Work to complete - Write the listing out once more, identical to the original but without pictures.

*** Begin section ***

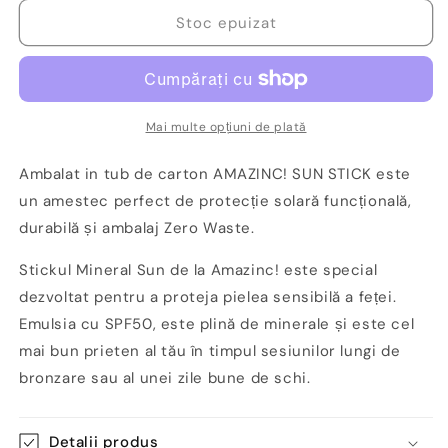
pentru
pentru
Protecție
Protecție
Stoc epuizat
solară
solară
minerală
minerală
stick,
stick,
SPF50,
SPF50,
Maro
Maro
Mai multe opțiuni de plată
bej,
bej,
30gr,
30gr,
Ambalat in tub de carton AMAZINC! SUN STICK este
Zero
Zero
un amestec perfect de protecție solară funcțională,
Waste
Waste
durabilă și ambalaj Zero Waste.
-
-
Amazinc!
Amazinc!
Stickul Mineral Sun de la Amazinc! este special
dezvoltat pentru a proteja pielea sensibilă a feței.
Emulsia cu SPF50, este plină de minerale și este cel
mai bun prieten al tău în timpul sesiunilor lungi de
bronzare sau al unei zile bune de schi.
Detalii produs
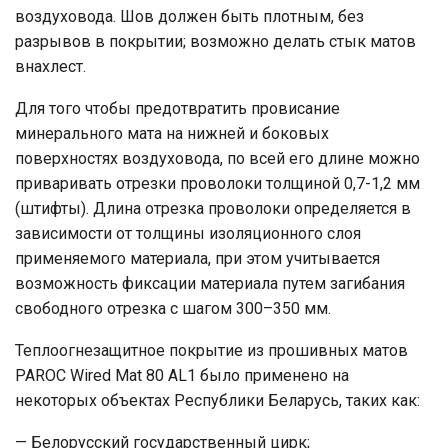
воздуховода. Шов должен быть плотным, без
разрывов в покрытии; возможно делать стык матов
внахлест.
Для того чтобы предотвратить провисание
минерального мата на нижней и боковых
поверхностях воздуховода, по всей его длине можно
приваривать отрезки проволоки толщиной 0,7-1,2 мм
(штифты). Длина отрезка проволоки определяется в
зависимости от толщины изоляционного слоя
применяемого материала, при этом учитывается
возможность фиксации материала путем загибания
свободного отрезка с шагом 300–350 мм.
Теплоогнезащитное покрытие из прошивных матов
PAROC Wired Mat 80 AL1 было применено на
некоторых объектах Республики Беларусь, таких как:
— Белорусский государственный цирк;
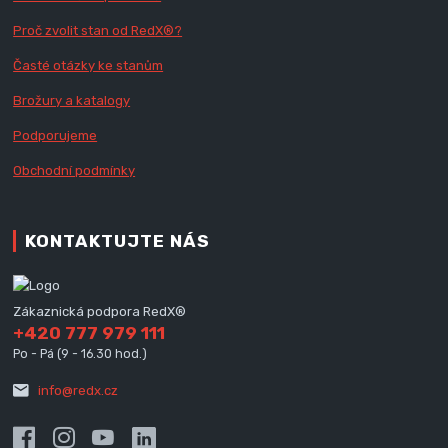
Proč zvolit stan od Red
X
®?
Časté otázky ke stanům
Brožury a katalogy
Podporujeme
Obchodní podmínky
KONTAKTUJTE NÁS
Zákaznická podpora RedX®
+420 777 979 111
Po - Pá (9 - 16.30 hod.)
info@redx.cz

*** End section ***

Exercise response -
pentru
pentru
Protecție
Protecție
Stoc epuizat
solară
solară
minerală
minerală
stick,
stick,
SPF50,
SPF50,
Maro
Maro
Mai multe opțiuni de plată
bej,
bej,
30gr,
30gr,
Ambalat in tub de carton AMAZINC! SUN STICK este
Zero
Zero
un amestec perfect de protecție solară funcțională,
Waste
Waste
durabilă și ambalaj Zero Waste.
-
-
Amazinc!
Amazinc!
Stickul Mineral Sun de la Amazinc! este special
dezvoltat pentru a proteja pielea sensibilă a feței.
Emulsia cu SPF50, este plină de minerale și este cel
mai bun prieten al tău în timpul sesiunilor lungi de
bronzare sau al unei zile bune de schi.
Detalii produs
воздуховода. Шов должен быть плотным, без
разрывов в покрытии; возможно делать стык матов
внахлест.
Для того чтобы предотвратить провисание
минерального мата на нижней и боковых
поверхностях воздуховода, по всей его длине можно
приваривать отрезки проволоки толщиной 0,7-1,2 мм
(штифты). Длина отрезка проволоки определяется в
зависимости от толщины изоляционного слоя
применяемого материала, при этом учитывается
возможность фиксации материала путем загибания
свободного отрезка с шагом 300–350 мм.
Теплоогнезащитное покрытие из прошивных матов
PAROC Wired Mat 80 AL1 было применено на
некоторых объектах Республики Беларусь, таких как:
— Белорусский государственный цирк;
Proč zvolit stan od Red
X
®?
Časté otázky ke stanům
Brožury a katalogy
Podporujeme
Obchodní podmínky
KONTAKTUJTE NÁS
Zákaznická podpora RedX®
+420 777 979 111
Po - Pá (9 - 16.30 hod.)
info@redx.cz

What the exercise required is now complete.